* THE PROBLEM
Please repeat all of the listing exactly.

* EXTRACTED MATERIAL
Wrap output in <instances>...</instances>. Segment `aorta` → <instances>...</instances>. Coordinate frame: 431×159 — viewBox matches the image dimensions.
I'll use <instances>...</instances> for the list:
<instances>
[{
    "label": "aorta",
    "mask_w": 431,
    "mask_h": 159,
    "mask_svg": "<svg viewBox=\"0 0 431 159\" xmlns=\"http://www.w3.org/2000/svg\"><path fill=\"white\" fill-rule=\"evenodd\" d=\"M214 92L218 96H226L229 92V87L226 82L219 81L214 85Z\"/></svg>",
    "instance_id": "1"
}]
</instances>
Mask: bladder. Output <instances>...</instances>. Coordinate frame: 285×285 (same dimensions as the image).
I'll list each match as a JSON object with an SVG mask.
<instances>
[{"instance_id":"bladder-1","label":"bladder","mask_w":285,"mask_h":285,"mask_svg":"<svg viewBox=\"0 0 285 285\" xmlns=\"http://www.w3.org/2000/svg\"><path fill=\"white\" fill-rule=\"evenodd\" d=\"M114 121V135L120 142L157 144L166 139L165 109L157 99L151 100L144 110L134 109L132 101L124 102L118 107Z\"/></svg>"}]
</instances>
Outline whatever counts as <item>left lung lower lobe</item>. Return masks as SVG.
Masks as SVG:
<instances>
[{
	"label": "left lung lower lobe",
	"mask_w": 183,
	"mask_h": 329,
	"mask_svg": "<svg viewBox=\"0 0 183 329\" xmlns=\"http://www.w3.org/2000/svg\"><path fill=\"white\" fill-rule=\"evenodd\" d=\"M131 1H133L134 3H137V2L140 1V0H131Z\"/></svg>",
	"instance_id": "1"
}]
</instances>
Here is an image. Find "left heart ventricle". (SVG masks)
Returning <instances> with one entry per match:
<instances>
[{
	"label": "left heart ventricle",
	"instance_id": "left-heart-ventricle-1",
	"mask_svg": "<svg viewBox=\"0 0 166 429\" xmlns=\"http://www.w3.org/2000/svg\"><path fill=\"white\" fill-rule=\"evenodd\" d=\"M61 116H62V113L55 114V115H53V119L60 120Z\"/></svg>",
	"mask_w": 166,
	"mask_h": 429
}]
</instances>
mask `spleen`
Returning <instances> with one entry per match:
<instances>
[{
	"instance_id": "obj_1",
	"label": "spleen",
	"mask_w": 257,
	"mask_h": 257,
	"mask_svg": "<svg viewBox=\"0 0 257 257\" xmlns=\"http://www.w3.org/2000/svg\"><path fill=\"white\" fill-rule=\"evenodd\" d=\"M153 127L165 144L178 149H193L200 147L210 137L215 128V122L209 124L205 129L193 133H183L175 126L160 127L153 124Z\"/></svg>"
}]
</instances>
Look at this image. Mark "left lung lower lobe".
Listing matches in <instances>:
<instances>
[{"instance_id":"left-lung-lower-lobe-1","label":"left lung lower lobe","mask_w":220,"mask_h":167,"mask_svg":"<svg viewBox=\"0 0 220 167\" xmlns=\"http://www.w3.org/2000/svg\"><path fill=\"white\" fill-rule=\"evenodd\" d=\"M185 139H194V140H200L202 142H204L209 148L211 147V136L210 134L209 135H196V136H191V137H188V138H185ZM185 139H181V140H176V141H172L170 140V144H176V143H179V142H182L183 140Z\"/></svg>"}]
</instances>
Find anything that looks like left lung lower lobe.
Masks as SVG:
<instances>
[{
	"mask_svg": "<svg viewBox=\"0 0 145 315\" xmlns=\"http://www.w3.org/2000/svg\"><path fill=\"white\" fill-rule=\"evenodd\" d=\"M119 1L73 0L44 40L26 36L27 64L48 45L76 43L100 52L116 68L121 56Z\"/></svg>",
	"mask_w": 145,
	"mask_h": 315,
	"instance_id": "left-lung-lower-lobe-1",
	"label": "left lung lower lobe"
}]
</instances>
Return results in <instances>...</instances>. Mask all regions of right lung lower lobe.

* REPLY
Wrap output in <instances>...</instances>. Segment `aorta` → <instances>...</instances>. Coordinate frame: 431×159 — viewBox matches the image dimensions.
I'll use <instances>...</instances> for the list:
<instances>
[{
    "label": "aorta",
    "mask_w": 431,
    "mask_h": 159,
    "mask_svg": "<svg viewBox=\"0 0 431 159\" xmlns=\"http://www.w3.org/2000/svg\"><path fill=\"white\" fill-rule=\"evenodd\" d=\"M214 92L218 96H226L229 92V87L226 82L219 81L214 85Z\"/></svg>",
    "instance_id": "1"
}]
</instances>
Mask: bladder. Output <instances>...</instances>. Coordinate frame: 285×285 (same dimensions as the image).
I'll list each match as a JSON object with an SVG mask.
<instances>
[{"instance_id":"bladder-1","label":"bladder","mask_w":285,"mask_h":285,"mask_svg":"<svg viewBox=\"0 0 285 285\" xmlns=\"http://www.w3.org/2000/svg\"><path fill=\"white\" fill-rule=\"evenodd\" d=\"M114 121V135L120 142L157 144L166 139L165 109L157 99L151 100L144 110L134 109L132 101L124 102L118 107Z\"/></svg>"}]
</instances>
Outline whatever counts as <item>left lung lower lobe</item>. Return masks as SVG.
Masks as SVG:
<instances>
[{
	"label": "left lung lower lobe",
	"mask_w": 183,
	"mask_h": 329,
	"mask_svg": "<svg viewBox=\"0 0 183 329\" xmlns=\"http://www.w3.org/2000/svg\"><path fill=\"white\" fill-rule=\"evenodd\" d=\"M131 1H133L134 3H137V2L140 1V0H131Z\"/></svg>",
	"instance_id": "1"
}]
</instances>
Here is an image. Find "left heart ventricle". (SVG masks)
Returning <instances> with one entry per match:
<instances>
[{
	"label": "left heart ventricle",
	"instance_id": "left-heart-ventricle-1",
	"mask_svg": "<svg viewBox=\"0 0 166 429\" xmlns=\"http://www.w3.org/2000/svg\"><path fill=\"white\" fill-rule=\"evenodd\" d=\"M61 116H62V113L55 114V115H53V119L60 120Z\"/></svg>",
	"mask_w": 166,
	"mask_h": 429
}]
</instances>
mask `spleen`
Returning <instances> with one entry per match:
<instances>
[{
	"instance_id": "obj_1",
	"label": "spleen",
	"mask_w": 257,
	"mask_h": 257,
	"mask_svg": "<svg viewBox=\"0 0 257 257\" xmlns=\"http://www.w3.org/2000/svg\"><path fill=\"white\" fill-rule=\"evenodd\" d=\"M153 127L165 144L178 149H193L200 147L210 137L215 128V122L209 124L205 129L193 133H183L175 126L160 127L153 124Z\"/></svg>"
}]
</instances>
Look at this image. Mark "left lung lower lobe".
Listing matches in <instances>:
<instances>
[{"instance_id":"left-lung-lower-lobe-1","label":"left lung lower lobe","mask_w":220,"mask_h":167,"mask_svg":"<svg viewBox=\"0 0 220 167\" xmlns=\"http://www.w3.org/2000/svg\"><path fill=\"white\" fill-rule=\"evenodd\" d=\"M185 139H194V140H200L202 142H204L209 148L211 147V136L210 134L209 135H196V136H191V137H188V138H185ZM185 139H181V140H176V141H172L170 140V144H176V143H179V142H182L183 140Z\"/></svg>"}]
</instances>
Find anything that looks like left lung lower lobe.
Masks as SVG:
<instances>
[{
	"mask_svg": "<svg viewBox=\"0 0 145 315\" xmlns=\"http://www.w3.org/2000/svg\"><path fill=\"white\" fill-rule=\"evenodd\" d=\"M119 1L73 0L44 40L26 36L27 64L48 45L76 43L100 52L116 68L121 56Z\"/></svg>",
	"mask_w": 145,
	"mask_h": 315,
	"instance_id": "left-lung-lower-lobe-1",
	"label": "left lung lower lobe"
}]
</instances>
Return results in <instances>...</instances>. Mask all regions of right lung lower lobe.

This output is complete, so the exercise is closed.